• Exercise
Search the entries below for the line containing "Anonymous. (2018, November 7). Retrieved"; from there to the end, return every line exactly and add nothing.

++++ Data

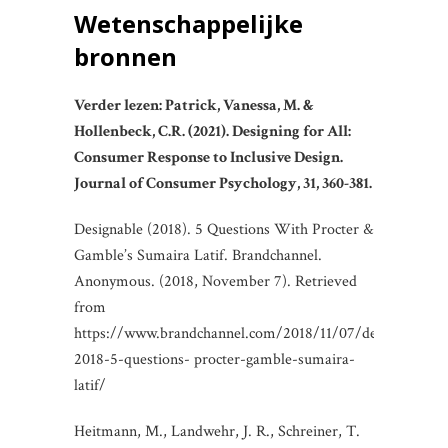
Wetenschappelijke
bronnen
Verder lezen: Patrick, Vanessa, M. &
Hollenbeck, C.R. (2021). Designing for All:
Consumer Response to Inclusive Design.
Journal of Consumer Psychology, 31, 360-381.
Designable (2018). 5 Questions With Procter &
Gamble’s Sumaira Latif. Brandchannel.
Anonymous. (2018, November 7). Retrieved
from
https://www.brandchannel.com/2018/11/07/designable-
2018-5-questions- procter-gamble-sumaira-
latif/
Heitmann, M., Landwehr, J. R., Schreiner, T.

++++++++

• Exercise response
Anonymous. (2018, November 7). Retrieved
from
https://www.brandchannel.com/2018/11/07/designable-
2018-5-questions- procter-gamble-sumaira-
latif/
Heitmann, M., Landwehr, J. R., Schreiner, T.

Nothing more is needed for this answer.